With pictures left out, write out exactly every line from the start of the data through the one that contains "LSM dan OKP se Kota Bandung.".

(Records from a collection)
● ● ●
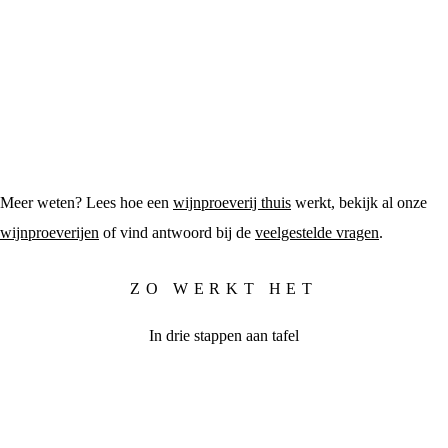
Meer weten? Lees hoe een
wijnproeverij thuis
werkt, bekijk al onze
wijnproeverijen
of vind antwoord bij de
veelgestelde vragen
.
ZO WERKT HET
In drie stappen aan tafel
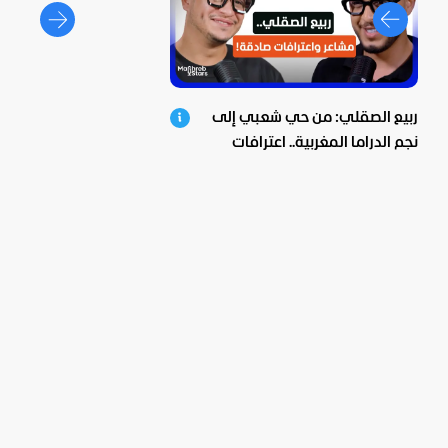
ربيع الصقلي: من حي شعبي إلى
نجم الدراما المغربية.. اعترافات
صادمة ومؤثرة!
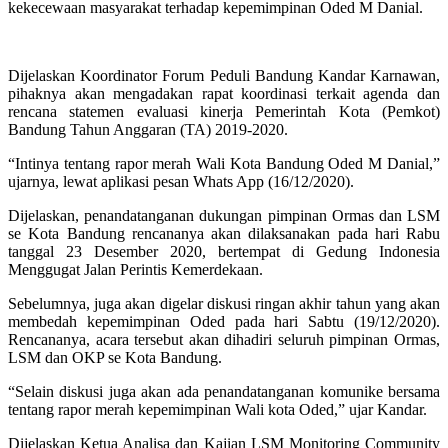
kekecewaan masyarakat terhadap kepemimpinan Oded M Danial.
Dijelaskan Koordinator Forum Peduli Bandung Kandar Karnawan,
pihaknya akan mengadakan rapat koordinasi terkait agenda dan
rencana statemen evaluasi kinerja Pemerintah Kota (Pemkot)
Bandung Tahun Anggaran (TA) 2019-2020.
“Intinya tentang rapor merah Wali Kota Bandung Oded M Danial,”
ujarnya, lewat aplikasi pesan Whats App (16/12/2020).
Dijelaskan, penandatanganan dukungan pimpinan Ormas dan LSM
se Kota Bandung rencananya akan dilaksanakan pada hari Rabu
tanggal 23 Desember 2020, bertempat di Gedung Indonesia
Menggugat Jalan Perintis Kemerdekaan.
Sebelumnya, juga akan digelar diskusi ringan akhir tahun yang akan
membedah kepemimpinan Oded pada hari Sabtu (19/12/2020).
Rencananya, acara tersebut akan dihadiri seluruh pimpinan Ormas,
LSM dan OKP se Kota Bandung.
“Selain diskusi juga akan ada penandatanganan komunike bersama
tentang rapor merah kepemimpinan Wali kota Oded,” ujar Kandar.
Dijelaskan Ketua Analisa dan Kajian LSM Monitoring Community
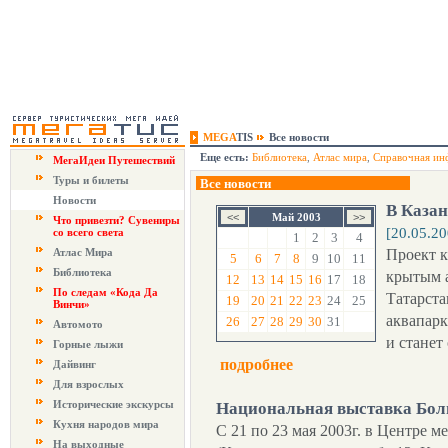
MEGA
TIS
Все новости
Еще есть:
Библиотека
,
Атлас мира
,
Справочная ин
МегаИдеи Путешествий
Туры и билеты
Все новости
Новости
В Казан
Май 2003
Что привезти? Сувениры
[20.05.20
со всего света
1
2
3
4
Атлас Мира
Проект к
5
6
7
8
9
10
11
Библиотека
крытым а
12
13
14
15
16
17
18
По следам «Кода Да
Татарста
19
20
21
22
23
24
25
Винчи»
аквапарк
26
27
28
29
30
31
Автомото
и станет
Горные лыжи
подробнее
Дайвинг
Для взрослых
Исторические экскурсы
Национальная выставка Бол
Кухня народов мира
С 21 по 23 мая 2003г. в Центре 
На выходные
● ● ●
## Completed task:
Meer weten? Lees hoe een
wijnproeverij thuis
werkt, bekijk al onze
wijnproeverijen
of vind antwoord bij de
veelgestelde vragen
.
ZO WERKT HET
In drie stappen aan tafel
ربيع الصقلي: من حي شعبي إلى
نجم الدراما المغربية.. اعترافات
صادمة ومؤثرة!
kekecewaan masyarakat terhadap kepemimpinan Oded M Danial.
Dijelaskan Koordinator Forum Peduli Bandung Kandar Karnawan,
pihaknya akan mengadakan rapat koordinasi terkait agenda dan
rencana statemen evaluasi kinerja Pemerintah Kota (Pemkot)
Bandung Tahun Anggaran (TA) 2019-2020.
“Intinya tentang rapor merah Wali Kota Bandung Oded M Danial,”
ujarnya, lewat aplikasi pesan Whats App (16/12/2020).
Dijelaskan, penandatanganan dukungan pimpinan Ormas dan LSM
se Kota Bandung rencananya akan dilaksanakan pada hari Rabu
tanggal 23 Desember 2020, bertempat di Gedung Indonesia
Menggugat Jalan Perintis Kemerdekaan.
Sebelumnya, juga akan digelar diskusi ringan akhir tahun yang akan
membedah kepemimpinan Oded pada hari Sabtu (19/12/2020).
Rencananya, acara tersebut akan dihadiri seluruh pimpinan Ormas,
LSM dan OKP se Kota Bandung.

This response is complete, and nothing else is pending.